Swedish Academy rejects criticism: Handke never supported Srebrenica genocide

nobelprize.org, Ilustracija

The Swedish Academy defended its decision, Thursday, to award the 2019 Nobel Prize for Literature to Austrian writer Peter Handke, saying he did make provocative comments regarding the Srebrenica genocide but that he never supported it, Reuters reported.

Swedish daily Dagens Nyheter published an article, on Thursday, in which Mats Malm, the head of the Swedish Academy, recognised that Handke made “provocative, unsuitable and unclear comments in political questions,” but added that the author never glorified the bloodshed and had clearly condemned the Srebrenica genocide.

“The Academy … has not found anything in his writing that constitutes an attack on civil society or on the respect for the equality of all people,” Malm wrote.

They also quoted a 2006 article from the German Suddeutsche Zeitung in which Handke said the Srebrenica massacre was the worst crime against humanity in Europe since World War Two.

Handke’s prize was highly criticised by many political leaders, intellectuals, dignitaries and survivors of the 1995 Srebrenica genocide, calling on the academy to revoke the award it announced last week.
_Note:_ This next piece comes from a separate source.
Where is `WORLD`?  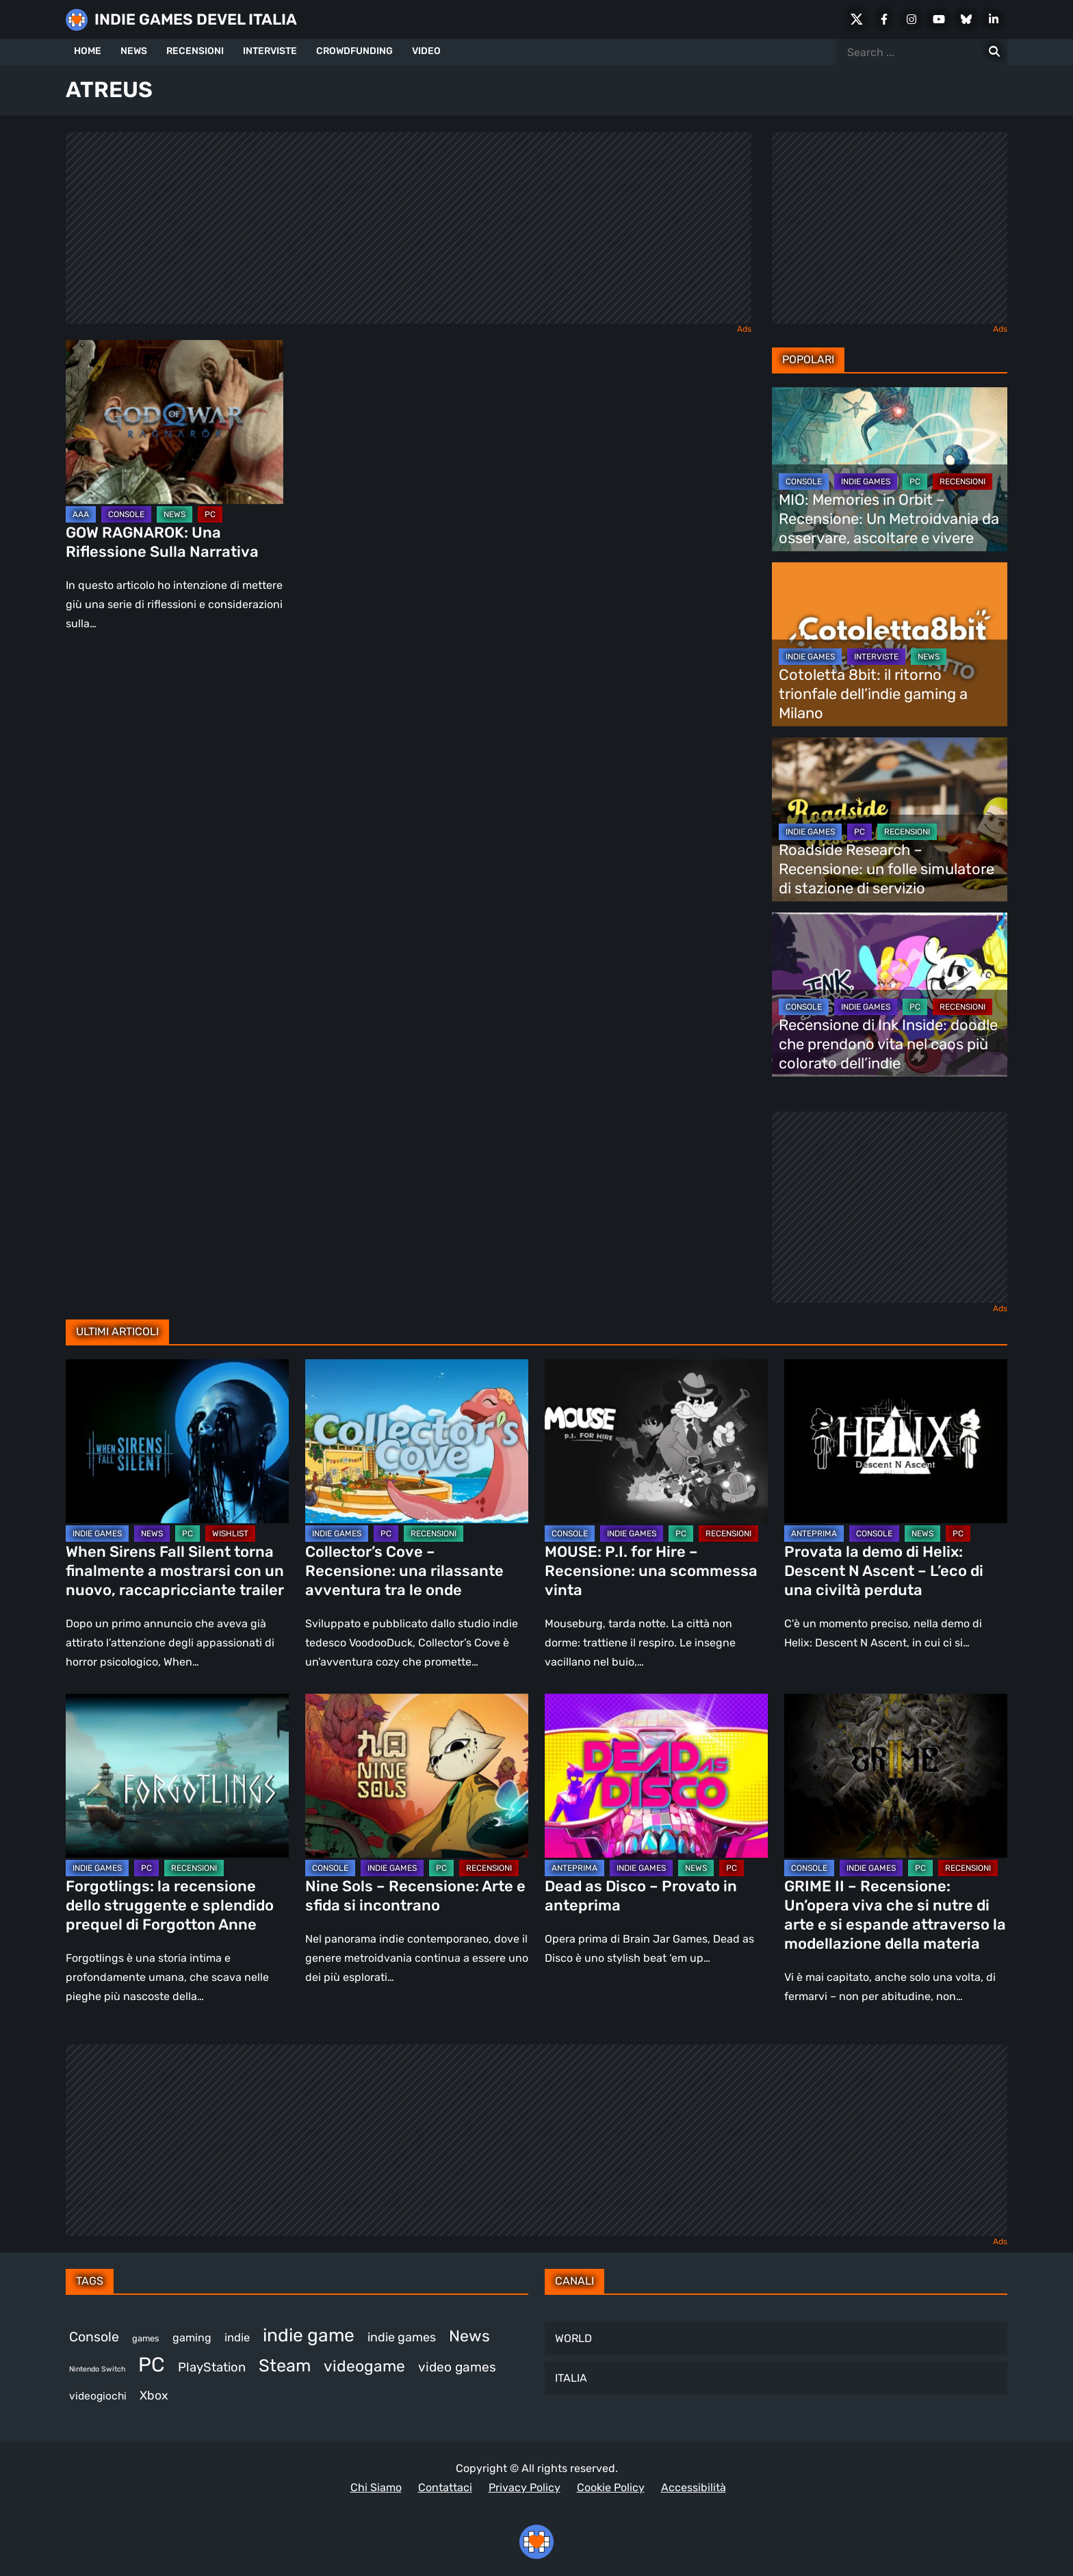 WORLD is located at coordinates (573, 2338). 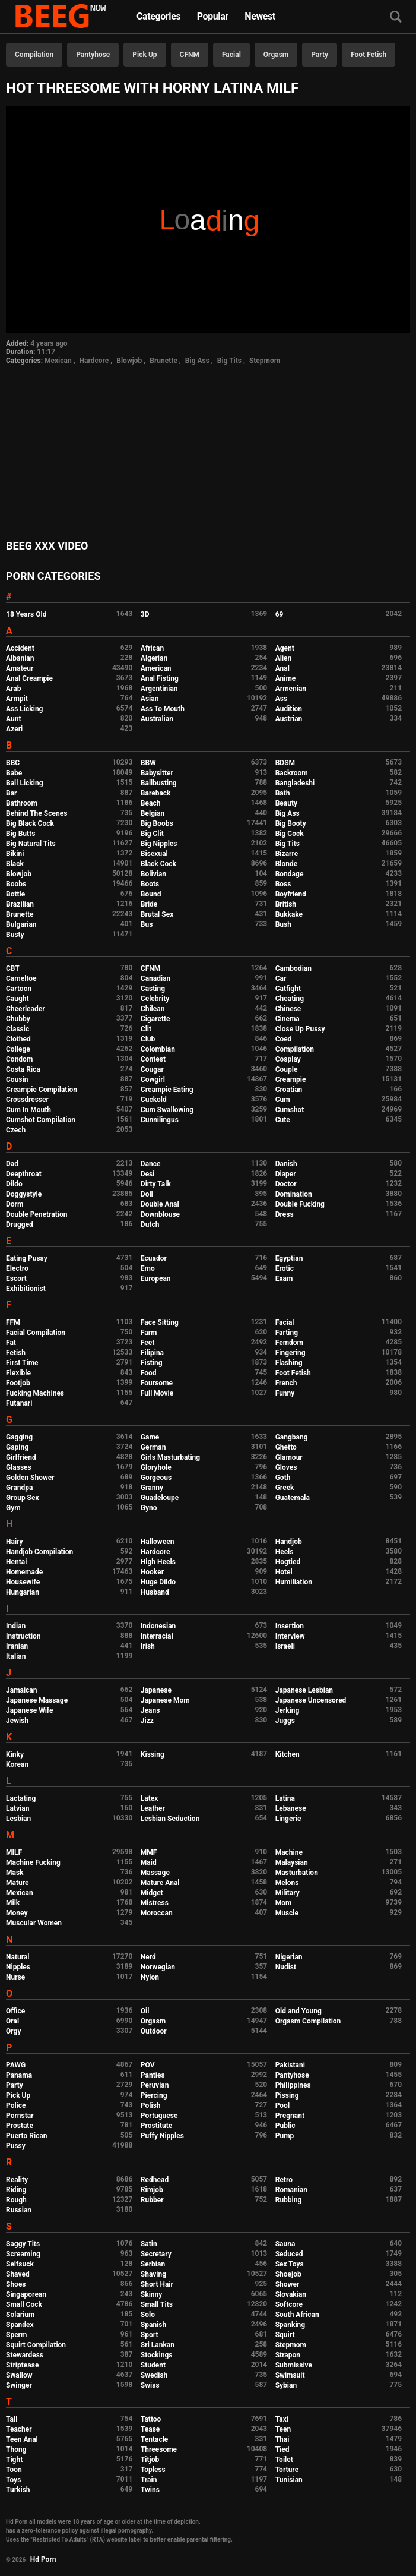 Image resolution: width=416 pixels, height=2576 pixels. Describe the element at coordinates (34, 54) in the screenshot. I see `Compilation` at that location.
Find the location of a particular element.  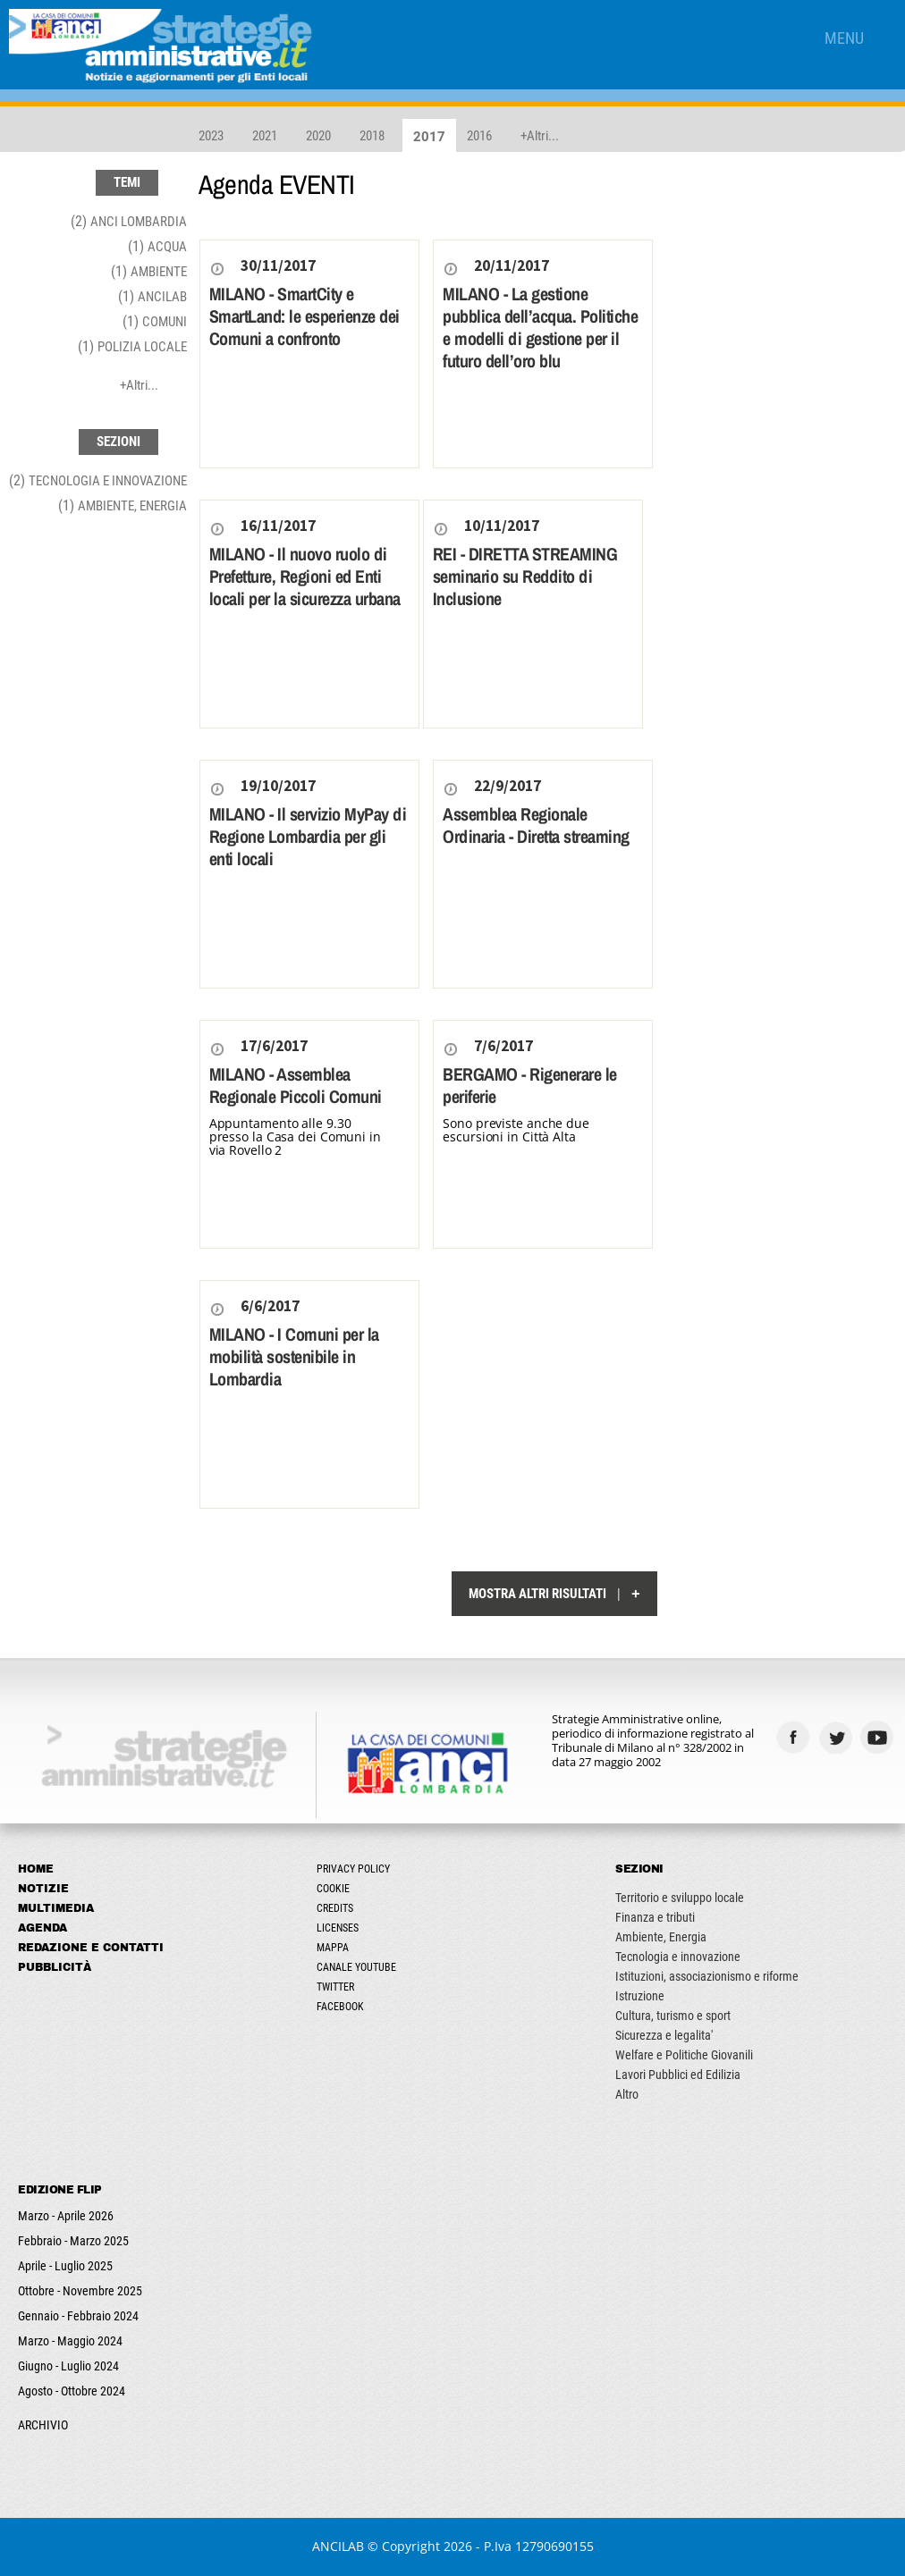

In 2006, Handke spoke at the funeral of late Serbian nationalist leader Slobodan Milosevic, who died while in detention awaiting trial at the U.N. war crimes tribunal in The Hague for his role in the wars in Balkans in the 1990s.

Handke also voiced his support for Bosnian Serb leaders Radovan Karadzic and Ratko Mladic, who were convicted of genocide for the killing of more than 8,000 Muslim men and boys in the United Nations protected enclave of Srebrenica.

The Academy’s decision to award Handke was rejected by Bosnia’s Presidency Chairman Zeljko Komsic, Albanian Prime Minister Edi Rama, the Mothers of Srebrenica Association, Croatian Foreign Ministry, and the Croatian P.E.N. Centre, among others.